Public policy must be based on evidence. That seems obvious enough, and especially so in higher education. However, it appears that we have our share of prejudice and preconceived opinions.
The initial euphoria following the research assessment exercise results ("we are the best in the world") was replaced in last week's Times Higher Education by scepticism ("it was too easy to get a four-star rating"). The concern is justified and the euphoria, although understandable, was overdone. Last year, Evidence Ltd showed that while UK research was globally outstanding, its reputation was built on a small number of very high achievers. The bulk of our research is fairly ordinary. The Evidence analysis was based on citations, whereas the RAE results were based on peer review.

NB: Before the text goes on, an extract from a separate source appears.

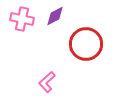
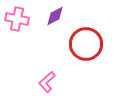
pink cross: moved 5 px left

If, as ministers and the Higher Education Funding Council for England say, the RAE shows that we lead the world and that world-class research is widely distributed, then the citation evidence must be discounted. Where does that leave the rush to replace the RAE with "metrics", and citations in particular? Where is the evidence base for that?
There will almost certainly be a shake-up of funding forced on Hefce as a result of the new RAE scoring system. It will be impossible to avoid providing funds to hotspots of outstanding research that were previously lost in low-scoring departments. And, if some get more, others must get less, even if they remain top-quality. It will be a sure sign that Hefce is fiddling the figures if there is not a substantial rise in the funding of new universities at the expense of the research-intensive ones. That's probably no bad thing - but who knows?

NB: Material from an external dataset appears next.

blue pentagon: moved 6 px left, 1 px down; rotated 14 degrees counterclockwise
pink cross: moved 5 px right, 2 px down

After 2001, Charles Clarke, then the Education Secretary, said funding should be concentrated in ten universities. Hefce still says that excellence should be funded wherever it occurs. That decision, too, will be taken without an evidence base.
Where there is no evidence, policymakers can at least be forgiven for doing the best they can. What is unforgivable is to maintain policies in the face of evidence that they are wrong. We have long known that the month of birth greatly affects chances of going to university. The reasons are obvious - the inflexibility of a school system that requires children to begin school and then move up whether they are ready or not. Other countries do not suffer the same problem. The evidence is clear and the effects are serious - 10,000 young people annually fail to go on to higher education solely for the sake of administrative convenience. But there has been no inclination to address the issue. A Government serious about widening participation would act according to the evidence. The answer is simple - but it would cost money if large numbers of pupils repeat a year. There's the rub.
Another subject now illuminated by evidence concerns the student academic experience. The Higher Education Policy Institute has shown how the time spent studying varies enormously, between subjects and within subjects between universities. The response of some has been extraordinary, in effect asserting that study time is irrelevant to education outcomes. This defensiveness may be understandable, but it is unacceptable. It is welcome that the Innovation, Universities, Science and Skills Committee is to investigate the student experience. Let us hope it gets to the bottom of these variations.
Evidence can be inconvenient, but policymaking without it is poor policymaking.